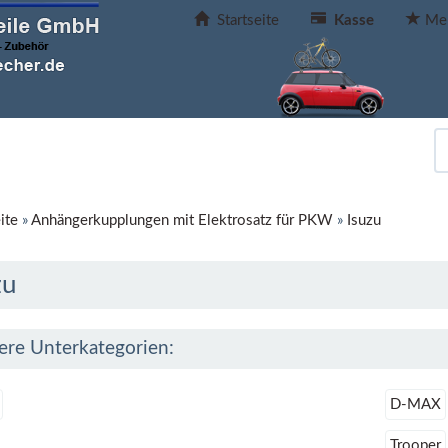
Startseite
Kasse
Mer
ite
»
Anhängerkupplungen mit Elektrosatz für PKW
»
Isuzu
zu
ere Unterkategorien:
D-MAX
Trooper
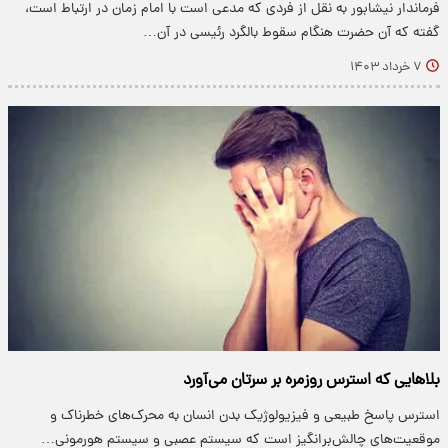
فرماندار نیشابور به نقل از فردی که مدعی است با امام زمان در ارتباط است،
گفته که آن حضرت هنگام سقوط بالگرد رئیسی در آن…
۷ خرداد ۱۴۰۳
بلاهایی که استرس روزمره بر سرتان می‌آورد
استرس پاسخ طبیعی و فیزیولوژیک بدن انسان به محرک‌های خطرناک و
موقعیت‌های چالش‌برانگیز است که سیستم عصبی و سیستم هورمونی…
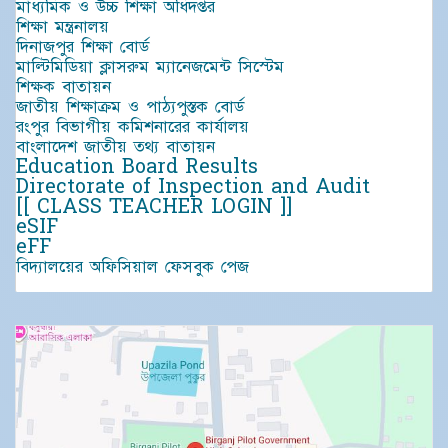
মাধ্যমিক ও উচ্চ শিক্ষা অধিদপ্তর
শিক্ষা মন্ত্রনালয়
দিনাজপুর শিক্ষা বোর্ড
মাল্টিমিডিয়া ক্লাসরুম ম্যানেজমেন্ট সিস্টেম
শিক্ষক বাতায়ন
জাতীয় শিক্ষাক্রম ও পাঠ্যপুস্তক বোর্ড
রংপুর বিভাগীয় কমিশনারের কার্যালয়
বাংলাদেশ জাতীয় তথ্য বাতায়ন
Education Board Results
Directorate of Inspection and Audit
[[ CLASS TEACHER LOGIN ]]
eSIF
eFF
বিদ্যালয়ের অফিসিয়াল ফেসবুক পেজ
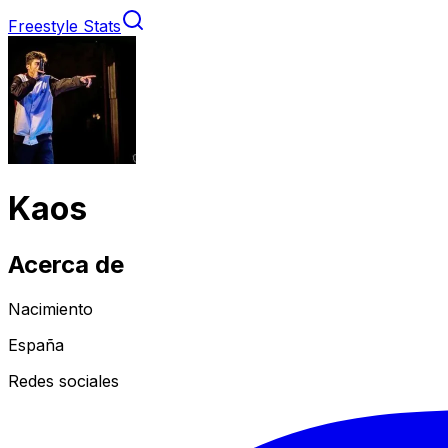
Freestyle Stats
Kaos
Acerca de
Nacimiento
España
Redes sociales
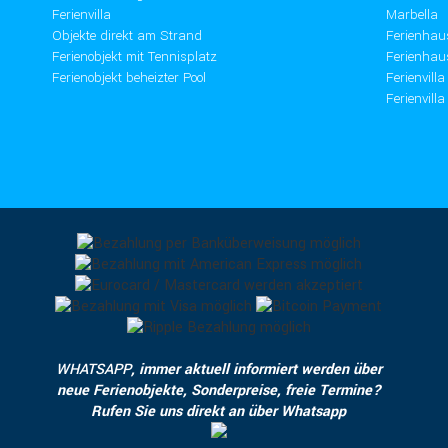
Ferienvilla
Marbella
Objekte direkt am Strand
Ferienhau
Ferienobjekt mit Tennisplatz
Ferienhau
Ferienobjekt beheizter Pool
Ferienvill
Ferienvill
WHATSAPP
, immer aktuell informiert werden über
neue Ferienobjekte, Sonderpreise, freie Termine?
Rufen Sie uns direkt an über Whatsapp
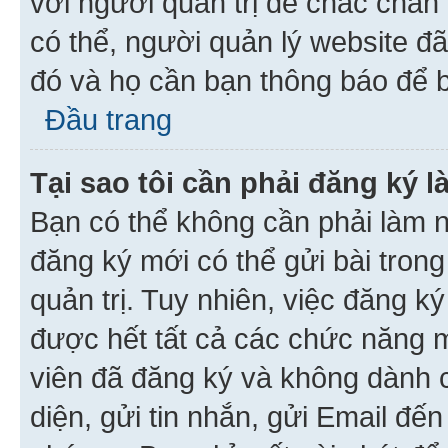
với người quản trị để chắc chắn
có thể, người quản lý website đ
đó và họ cần bạn thông báo để b
Đầu trang
Tại sao tôi cần phải đăng ký 
Bạn có thể không cần phải làm n
đăng ký mới có thể gửi bài trong
quản trị. Tuy nhiên, việc đăng k
được hết tất cả các chức năng 
viên đã đăng ký và không dành 
diện, gửi tin nhắn, gửi Email đế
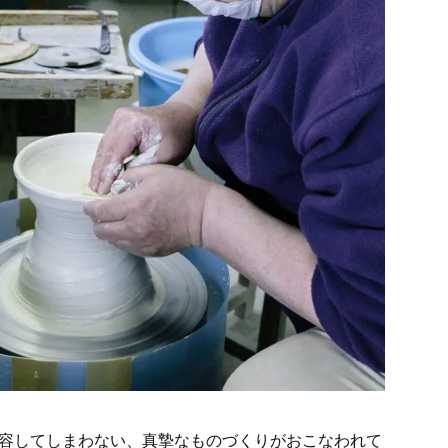
許容してしまわない、真摯なものづくりがおこなわれて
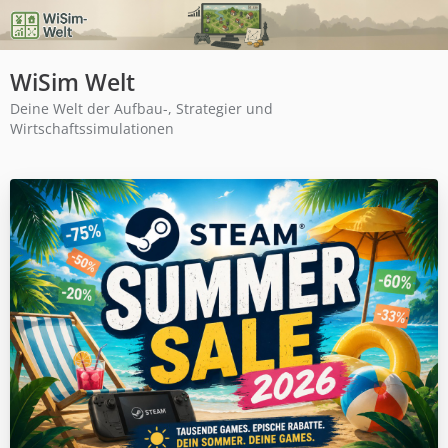
WiSim Welt
Deine Welt der Aufbau-, Strategier und
Wirtschaftssimulationen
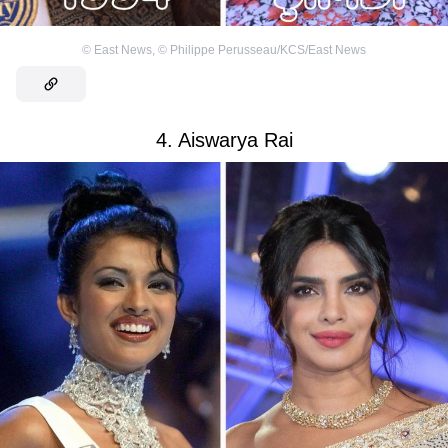
©
East News
,
©
Philippe Perusseau/KCS/East News
4. Aiswarya Rai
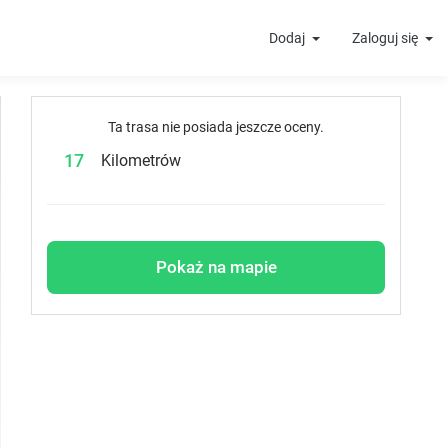
Dodaj
Zaloguj się
Ta trasa nie posiada jeszcze oceny.
17
Kilometrów
Pokaż na mapie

▬▬▬▬▬▬▬▬▬▬

Work task: Write the material out again exactly. Skip each picture.

Exercise answer:
Startseite
Kasse
Mer
ite
»
Anhängerkupplungen mit Elektrosatz für PKW
»
Isuzu
zu
ere Unterkategorien:
D-MAX
Trooper
فرماندار نیشابور به نقل از فردی که مدعی است با امام زمان در ارتباط است،
گفته که آن حضرت هنگام سقوط بالگرد رئیسی در آن…
۷ خرداد ۱۴۰۳
بلاهایی که استرس روزمره بر سرتان می‌آورد
استرس پاسخ طبیعی و فیزیولوژیک بدن انسان به محرک‌های خطرناک و
موقعیت‌های چالش‌برانگیز است که سیستم عصبی و سیستم هورمونی…
মাধ্যমিক ও উচ্চ শিক্ষা অধিদপ্তর
শিক্ষা মন্ত্রনালয়
দিনাজপুর শিক্ষা বোর্ড
মাল্টিমিডিয়া ক্লাসরুম ম্যানেজমেন্ট সিস্টেম
শিক্ষক বাতায়ন
জাতীয় শিক্ষাক্রম ও পাঠ্যপুস্তক বোর্ড
রংপুর বিভাগীয় কমিশনারের কার্যালয়
বাংলাদেশ জাতীয় তথ্য বাতায়ন
Education Board Results
Directorate of Inspection and Audit
[[ CLASS TEACHER LOGIN ]]
eSIF
eFF
বিদ্যালয়ের অফিসিয়াল ফেসবুক পেজ
Freestyle Stats
Kaos
Acerca de
Nacimiento
España
Redes sociales
Ferienvilla
Marbella
Objekte direkt am Strand
Ferienhau
Ferienobjekt mit Tennisplatz
Ferienhau
Ferienobjekt beheizter Pool
Ferienvill
Ferienvill
WHATSAPP
, immer aktuell informiert werden über
neue Ferienobjekte, Sonderpreise, freie Termine?
Rufen Sie uns direkt an über Whatsapp
với người quản trị để chắc chắn
có thể, người quản lý website đ
đó và họ cần bạn thông báo để b
Đầu trang
Tại sao tôi cần phải đăng ký 
Bạn có thể không cần phải làm n
đăng ký mới có thể gửi bài trong
quản trị. Tuy nhiên, việc đăng k
được hết tất cả các chức năng 
viên đã đăng ký và không dành 
diện, gửi tin nhắn, gửi Email đế
許容してしまわない、真摯なものづくりがおこなわれて
WiSim Welt
Deine Welt der Aufbau-, Strategier und
Wirtschaftssimulationen
©
East News
,
©
Philippe Perusseau/KCS/East News
4. Aiswarya Rai
Dodaj
Zaloguj się
Ta trasa nie posiada jeszcze oceny.
17
Kilometrów
Pokaż na mapie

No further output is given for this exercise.